Translational Vision Science & Technology
Can machine learning algorithms stand out in a crowded field? 90,713 visual fields from 13,516 eyes across five institutions were used to train six different machine learning (ML) algorithms to identify glaucomatous progression. The performance of these algorithms were compared to six existing progression algorithms based on clinical expert labels. ML algorithms classified progressed versus stable fields with similar/better performance than the individual or ensemble progression algorithms. They also found that traditional algorithms had a significant tendency to call “unclear” patterns consistently progressing or stable, while ML algorithms had no significant bias in these borderline cases. Visual field progression remains an important problem in the management of glaucoma, and machine learning algorithms demonstrate equivalent or better accuracy than conventional progression algorithms with less bias in borderline progression cases.

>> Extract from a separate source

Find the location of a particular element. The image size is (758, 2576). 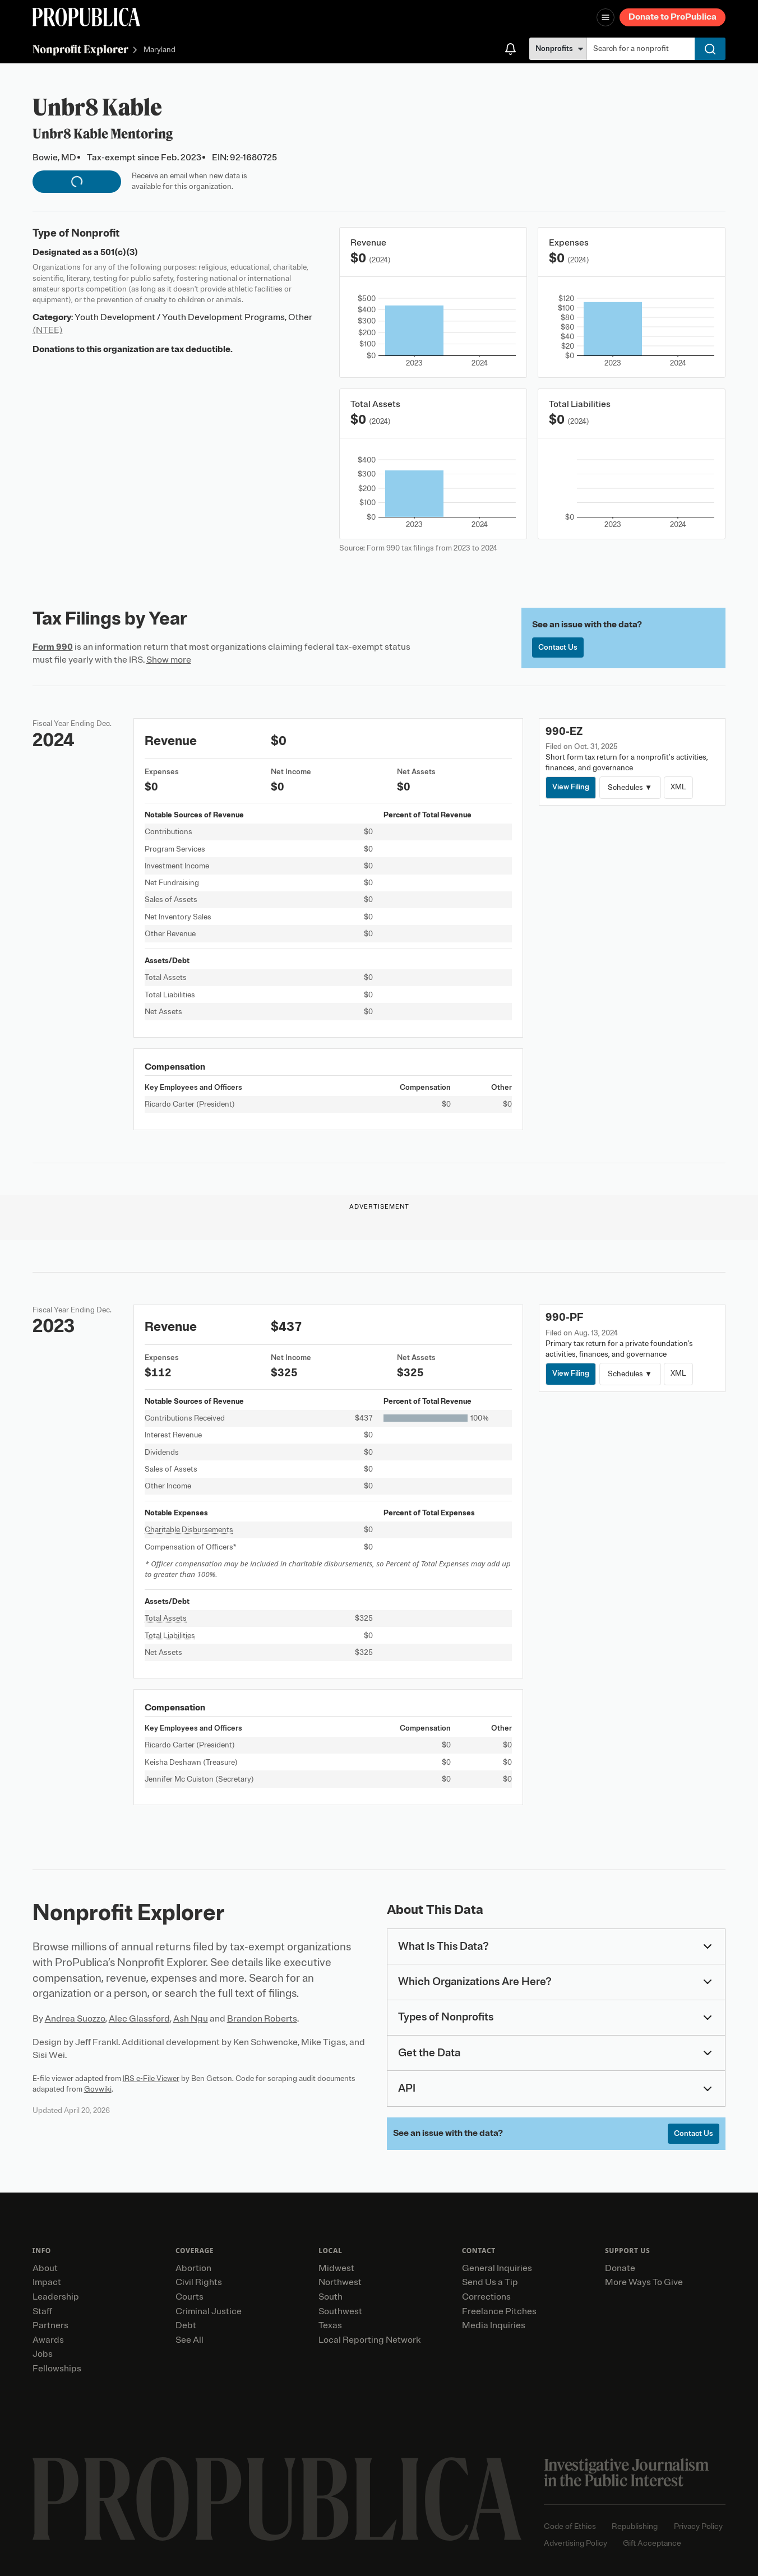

AI Insights - Ground Truth Labels
“Ground truth” is an important concept for the training and evaluation of AI algorithms. In particular, supervised tasks (i.e, those where labels are explicitly provided for algorithm training) rely on “valid” signals to avoid learning biased or faulty patterns in the data. Therefore, great care should be taken to avoid using proxy labels without extensive consideration and verification of assumptions. For example, ICD-10 codes are a relatively simple proxy to acquire for diagnostic labels; however, anyone who has ever used an EMR in a patient with multiple hospitalizations would agree that these labels are often not rigorously evaluated for precision. Typically, expert panel judgement is considered “ground truth” for many clinical problems. However, in large datasets, manual assessment for the entire dataset may be time/cost prohibitive. Ideally, “ground truth” labels would be used when both training and testing supervised models, but when “ground truth” labels are difficult to acquire, they should at least be used for testing and evaluation of the models. In this work, authors trained their machine learning algorithm on a training dataset with proxy labels generated from the majority decision of the traditional progression algorithms, but evaluated its performance on the testing dataset with expert panel labels. The authors deliberately explored their training data and undertook various algorithmic design choices to account for their use of proxy labels for training. While the algorithms were not necessarily being fully optimized to outperform the consensus prediction, the inferences made from the testing dataset were still based on the “ground truth” labels.